Of course, “palakasan” plays a big role which landowners get paid ahead. If Villar’s “insertions” enabled his OCCs be paid ahead of those waiting for decades, this makes him guilty of using government position to the detriment of small landowners.

Of greater interest to Pamusa and the Filipino people naturally is how Villar built up his one billion-dollar enterprise (almost equal to John Gokongwei’s) which he did not deny in his question-and-answer session with the MOPC last Oct. 29. Using his statement of assets, liabilities and net worth the year before his election to the House of Representatives as baseline, it appears Villar-OCCs and personal net worth grew by geometric progression and beyond the realm of statistical probability.

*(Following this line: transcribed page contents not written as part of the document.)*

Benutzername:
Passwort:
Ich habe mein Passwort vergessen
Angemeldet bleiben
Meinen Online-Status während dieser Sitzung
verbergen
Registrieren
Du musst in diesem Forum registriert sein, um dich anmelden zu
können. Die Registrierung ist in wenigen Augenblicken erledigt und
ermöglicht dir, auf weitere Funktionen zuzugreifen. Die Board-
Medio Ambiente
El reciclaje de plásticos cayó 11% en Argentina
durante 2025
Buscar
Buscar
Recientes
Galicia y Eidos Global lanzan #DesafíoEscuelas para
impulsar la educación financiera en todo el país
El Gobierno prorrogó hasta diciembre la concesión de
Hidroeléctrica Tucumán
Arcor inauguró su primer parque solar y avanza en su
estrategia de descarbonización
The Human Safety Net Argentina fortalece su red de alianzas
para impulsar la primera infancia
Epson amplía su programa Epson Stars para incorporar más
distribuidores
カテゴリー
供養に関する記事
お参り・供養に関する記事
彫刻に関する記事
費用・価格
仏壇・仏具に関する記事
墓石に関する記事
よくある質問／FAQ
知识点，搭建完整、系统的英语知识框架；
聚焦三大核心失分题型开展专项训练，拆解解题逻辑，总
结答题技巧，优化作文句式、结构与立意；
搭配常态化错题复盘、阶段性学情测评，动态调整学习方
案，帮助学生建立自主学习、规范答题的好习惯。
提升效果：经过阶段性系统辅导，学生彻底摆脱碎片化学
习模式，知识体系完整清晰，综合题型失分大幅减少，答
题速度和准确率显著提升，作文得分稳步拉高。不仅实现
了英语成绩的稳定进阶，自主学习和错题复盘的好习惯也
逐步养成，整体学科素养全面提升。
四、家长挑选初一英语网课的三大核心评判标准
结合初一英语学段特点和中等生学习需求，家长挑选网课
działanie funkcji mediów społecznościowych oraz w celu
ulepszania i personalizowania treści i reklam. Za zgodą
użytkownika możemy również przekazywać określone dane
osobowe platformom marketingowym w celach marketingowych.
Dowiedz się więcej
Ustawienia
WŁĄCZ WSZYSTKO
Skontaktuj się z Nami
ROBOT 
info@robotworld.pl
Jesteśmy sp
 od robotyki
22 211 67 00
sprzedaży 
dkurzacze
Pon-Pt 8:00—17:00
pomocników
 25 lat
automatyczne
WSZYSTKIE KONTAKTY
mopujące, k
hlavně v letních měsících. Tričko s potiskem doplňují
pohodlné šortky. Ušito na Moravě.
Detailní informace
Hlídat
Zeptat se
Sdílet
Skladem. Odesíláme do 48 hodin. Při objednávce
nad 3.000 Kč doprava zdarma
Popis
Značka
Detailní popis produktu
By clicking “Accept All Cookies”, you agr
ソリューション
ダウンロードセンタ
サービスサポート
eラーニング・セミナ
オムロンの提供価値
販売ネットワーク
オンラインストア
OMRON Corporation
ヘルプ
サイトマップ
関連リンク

The next question for Villar is this: Does the Villar family have investments in the States or elsewhere abroad such as in real properties, securities and other holdings the FBI and cooperating international law enforcers can dig up and prove that the funds used were not included in Villar-OCCs’ financial reports and tax declarations including his own?

If this is the case, Villar and his wife are probably actionable under U.S. laws enforcing the UNCAC such as mail/wire fraud (foreign transfer of illegally earned income), money laundering (depositing illegal funds in U.S. banking system), racketeering (violation of RICO) and violation of the Foreign Corrupt Practices Act (FCPA).